ALFF, amplitude of low-frequency fluctuation; CAL_R, right calcarine cortex; dALFF, dynamic fractional ALFF; DC, degree centrality; dDC, dynamic degree centrality; dfALFF, dynamic fractional ALFF; dGSCorr, dynamic global signal correlation; dReHo, dynamic regional homogeneity; DSFG_R, right dorsolateral superior frontal gyrus; fALFF, fractional ALFF; GSCorr, global signal correlation; IBA, intrinsic brain activity; ITG_L, left inferior temporal gyrus; MCG_L, left median cingulate gyrus; MES, memory and executive screening; MMSE, Mini-Mental State Examination; MOCA, Montreal cognitive assessment-basic; MTG_L, left middle temporal gyrus; NHS3, national hospital seizure severity scale; OFG_R, right orbital frontal gyrus; PostCG_R, right postcentral gyrus; ReHo, regional homogeneity; SMA_L, left supplementary motor area; STG_L, left superior temporal gyrus, STT-A, shape trail making test-A; STT-B, shape trail making-B; VMHC.

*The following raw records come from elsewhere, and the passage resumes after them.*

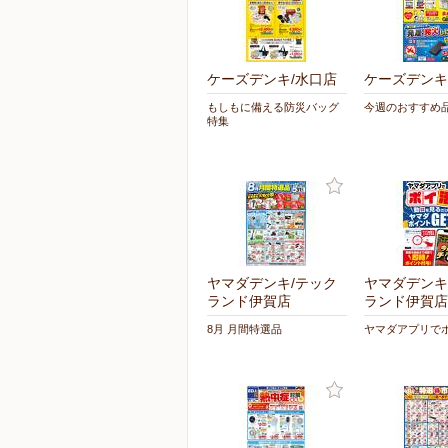
ケーズデンキ/水口店
ケーズデンキ
もしもに備える防災バッグ
今週のおすすめ
特集
ヤマダデンキ/テック
ヤマダデンキ
ランド伊賀店
ランド伊賀店
8月 月間特選品
ヤマダアプリで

When other window sizes/step sizes (60/10 TRs and 80/10 TRs) were used to validate the findings of the dynamic IBA indicators, the results were basically consistent with our main results.

Discussion

We identified alteration of IBA in patients with TLE using static and dynamic ALFF, fALFF, ReHo, DC, VMHC, and GSCorr in TLE and HC groups. A large amount of overlap existed among the abnormal brain regions detected using various indicators. The convergence of the findings might suggest the existence of a more fundamental mechanism capable of revealing more real abnormal neuronal activity in TLE other than specific effects caused by particular imaging algorithms.

Regions displaying increased amplitude of low-frequency fluctuation/dynamic amplitude of low-frequency fluctuation/fractional amplitude of low-frequency fluctuation and “temporal epilepsy network”

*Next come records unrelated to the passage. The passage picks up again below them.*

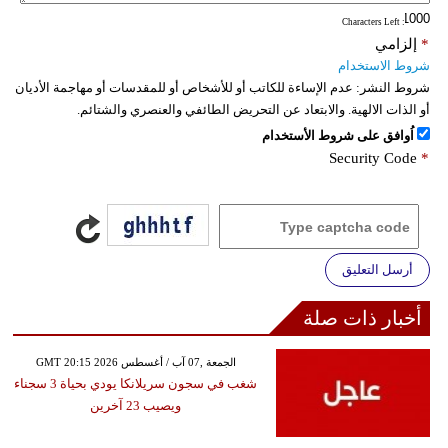
: Characters Left
فيديو
*
إلزامي
شروط الاستخدام
سيارات
شروط النشر:
عدم الإساءة للكاتب أو للأشخاص أو للمقدسات أو مهاجمة الأديان
أو الذات الالهية. والابتعاد عن التحريض الطائفي والعنصري والشتائم.
اُوافق على شروط الأستخدام
Security Code
*
أرسل التعليق
أخبار ذات صلة
GMT 20:15 2026 الجمعة ,07 آب / أغسطس
شغب في سجون سريلانكا يودي بحياة 3 سجناء
ويصيب 23 آخرين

In our study, brain regions displaying considerable differences overlapped in ALFF, dALFF, and fALFF, which increased in the bilateral medial temporal lobe (MTL) and thalamus. Epileptic seizures could initiate a neural circuit and lead to aberrant neural communication with brain areas outside the epileptogenic region. MTL and thalamus were reported to compose a temporal epilepsy network proposed previously, which were involved in the initiation, propagation, and facilitation of epileptic activity (Spencer, 2002). An increase in ALFF in these regions has been reported in the study by Zhang et al. (2010). Moreover, the widespread increases in ALFF/dALFF or fALFF in various cortical and subcortical structures (cerebellum, CG, precuneus, SMA, and pons ipsilateral to the epileptogenic foci) besides the MTL and thalamus might also implicate the pathologic substrates of an epileptic network in TLE (Schacher et al., 2006).

The ALFF changes in the BOLD signal have been suggested to be associated with local neuronal activity (Logothetis et al., 2001; Yang et al., 2007) and interictal epileptic discharges (IEDs) (Zhang et al., 2010). fALFF represents the ratio of the low-frequency power spectrum to that of the entire frequency range, which could effectively suppress the physiologic noise (Zou et al., 2008). Liao et al. (2019) demonstrated that the electrophysiologic relevance of ALFF variability depended on EEG power fluctuations, suggesting a neurophysiologic basis. Thus, dALFF was supposed to represent the temporal variability of IBA fluctuation, and higher dALFF represented greater volatility and instability of the neuronal activity. The increase in ALFF, fALFF, and dALFF indicated that epileptic activity might not only induce hyperactivity of neuronal activity in the epilepsy network but also cause an abnormal unstable state of neuronal activity, further leading to a chaotic state of brain function.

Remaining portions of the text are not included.